* _Your instructions_: The lines below from the one with "新型コロナ関連 政府支援策メニュー" up to and including the one with "łączeniach między różnymi" are what you should set down, exactly and without pictures.

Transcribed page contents
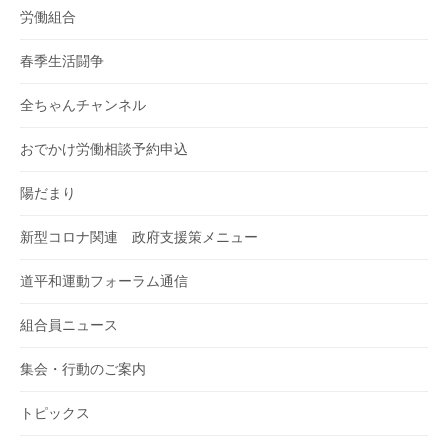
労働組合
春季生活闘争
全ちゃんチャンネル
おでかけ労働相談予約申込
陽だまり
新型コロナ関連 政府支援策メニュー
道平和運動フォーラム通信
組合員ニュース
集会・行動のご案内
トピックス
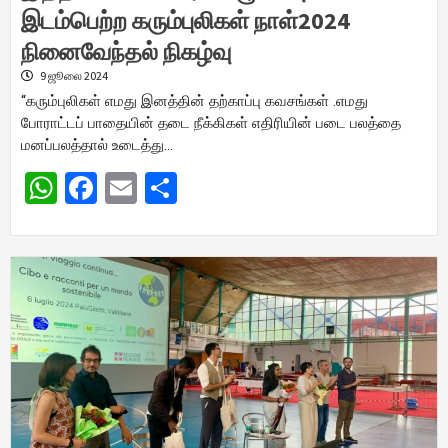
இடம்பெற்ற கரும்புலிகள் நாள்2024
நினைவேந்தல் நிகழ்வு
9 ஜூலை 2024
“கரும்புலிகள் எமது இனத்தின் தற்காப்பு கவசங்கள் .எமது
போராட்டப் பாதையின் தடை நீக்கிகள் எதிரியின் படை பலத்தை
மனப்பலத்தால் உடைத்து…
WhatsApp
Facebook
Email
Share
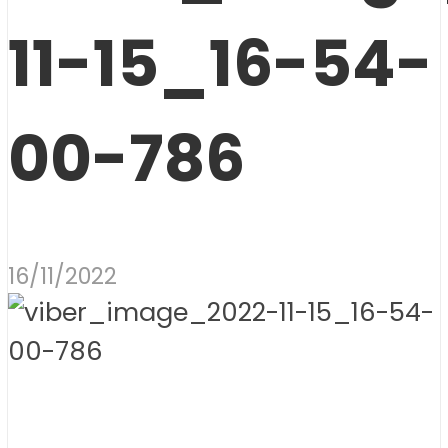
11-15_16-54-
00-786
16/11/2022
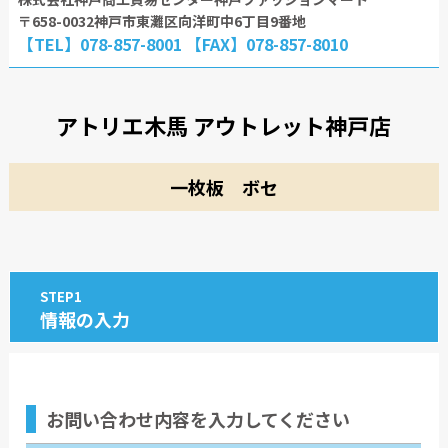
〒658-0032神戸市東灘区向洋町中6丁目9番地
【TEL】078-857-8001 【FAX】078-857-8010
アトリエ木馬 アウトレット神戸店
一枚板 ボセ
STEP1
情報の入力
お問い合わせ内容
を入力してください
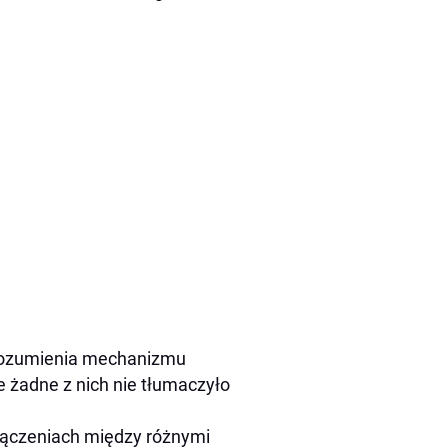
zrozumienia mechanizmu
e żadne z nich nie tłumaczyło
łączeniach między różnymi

==

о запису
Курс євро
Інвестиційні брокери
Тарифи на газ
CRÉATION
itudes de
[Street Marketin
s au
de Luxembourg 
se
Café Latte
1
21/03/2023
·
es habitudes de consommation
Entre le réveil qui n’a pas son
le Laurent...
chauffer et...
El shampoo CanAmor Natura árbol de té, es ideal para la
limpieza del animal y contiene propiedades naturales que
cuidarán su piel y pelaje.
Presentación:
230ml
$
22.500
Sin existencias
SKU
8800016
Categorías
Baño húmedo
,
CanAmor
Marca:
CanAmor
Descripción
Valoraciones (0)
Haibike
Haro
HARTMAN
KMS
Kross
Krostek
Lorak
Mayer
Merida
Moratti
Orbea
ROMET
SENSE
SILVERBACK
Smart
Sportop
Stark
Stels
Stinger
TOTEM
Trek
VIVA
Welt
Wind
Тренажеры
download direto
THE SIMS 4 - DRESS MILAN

* _Answer box_:
新型コロナ関連 政府支援策メニュー
道平和運動フォーラム通信
組合員ニュース
集会・行動のご案内
トピックス
இடம்பெற்ற கரும்புலிகள் நாள்2024
நினைவேந்தல் நிகழ்வு
9 ஜூலை 2024
“கரும்புலிகள் எமது இனத்தின் தற்காப்பு கவசங்கள் .எமது
போராட்டப் பாதையின் தடை நீக்கிகள் எதிரியின் படை பலத்தை
மனப்பலத்தால் உடைத்து…
WhatsApp
Facebook
Email
Share
11-15_16-54-
00-786
16/11/2022
〒658-0032神戸市東灘区向洋町中6丁目9番地
【TEL】078-857-8001 【FAX】078-857-8010
アトリエ木馬 アウトレット神戸店
一枚板 ボセ
STEP1
情報の入力
お問い合わせ内容
を入力してください
zrozumienia mechanizmu
e żadne z nich nie tłumaczyło
łączeniach między różnymi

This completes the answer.